/newsbot

A twitter streaming, website-scraping, websocket-transporting news delivery webapp written in Go

Primary LanguageGo

newsbot

A twitter streaming, website-scraping, websocket-transporting news delivery webapp written in Go and Javascript1

Installation

These docs are shitty. They are also new, and will be less shitty very soon.

$ git clone https://github.com/anaxagoras/newsbot.git
$ cd wherever/you/just/put/that
$ go build

Running

$ ./newsbot

Configuration

The bot is configured by the newsbot.conf file, which is written in my subset of TOML, which supports raw strings (for the regexes). I may yet fork this into a new format in its own right or just bring back TOML once the spec provides similar functionality.

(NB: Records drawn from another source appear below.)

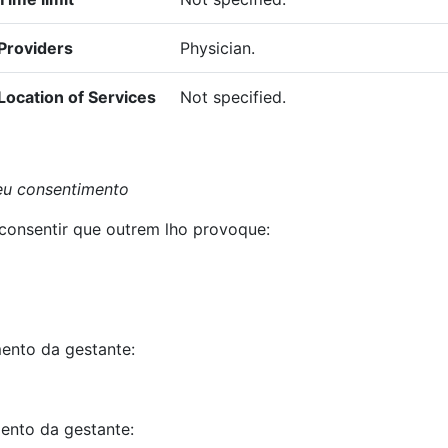
Providers
Physician.
Location of Services
Not specified.
eu consentimento
consentir que outrem lho provoque:
ento da gestante:
ento da gestante:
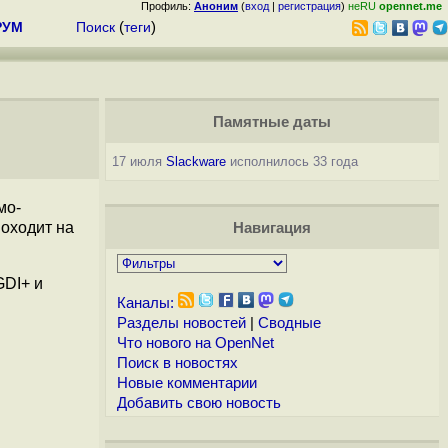
Профиль:
Аноним
(
вход
|
регистрация
)
неRU
opennet.me
РУМ
Поиск
(
теги
)
Памятные даты
17 июля
Slackware
исполнилось 33 года
мо-
оходит на
Навигация
GDI+ и
Каналы:
Разделы новостей
|
Сводные
Что нового на OpenNet
Поиск в новостях
Новые комментарии
Добавить свою новость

A sample, seen below has been provided in newsbot.conf.example, which you'll need to edit and rename to newsbot.conf to get it to work. It should be pretty self explanatory if you know what you're doing. If not, I'll document it later, I promise. It's not that hard.

Port = ":8080"
LogLevel = "debug"
# Twitter auth settings
User = "yourusername"
ConsumerKey = "<consumer key here>"
ConsumerSecret = "<consumer secret here>"
OAuthToken = "<OAuth token here>"
OAuthSecret = "<OAuth secret here>"

# Twitter users to follow
Users = [
    1652541,   # @Reuters
    51241574,  # @AP
    18424289,  # @AJELive
    5402612,   # @BBCBreaking
    742143,    # @BBCWorld
    362051343, # @breakingstorm
    1068831    # @slashdot
]

# Keywords are temporarily unsupported in order to keep the bandwidth down and
# because the message culling algorithm currently ignores them.
#Keywords = [
#    "#YOLO",
#]

[[scrapers]]
name = "Mysite"
# Located in /static
icon = "mysite.png"
# Pull it every 5 seconds
interval = 5
url = "http://www.my.great.site"
# We want any anchor of class "story" directly underneath things of class 'article'
target = ".article > a.story"
# We don't want any links whose text starts with "Catpics"
excluder = `^Catpics`
# This site always puts a link prefix for tracking. We don't want that.
modifier = `http://links.my.great.site.com/\d+/`

Todo

NewsBot "works" in the loosest sense only at the moment. Links are delivered via webscraped stories, but not rendered. Twitter links are rendered, but not extracted. The "UI" is laughably bad because it was the least important bit until just now. So, yeah, I have a few things to work on, but now that the first completely-unified and working version is published, work will progress rapidly. In fact, I'll be surprised if anyone even sees this for very long.

  • Integrate RSS feeds
  • Port the Twitter interface to use twitterstream
  • Fix twitter link extraction, and delivery to the UI
  • Make the UI do anything other than completely suck
  • Let users see how many users are logged in (and their "names")
  • Add chat so the users can talk to each other
  • Port the UI to Dart. As long as you're using one new-hotness language, why not use two? This will be the final stage of the project and the most radical change.

1: Soon to be Dart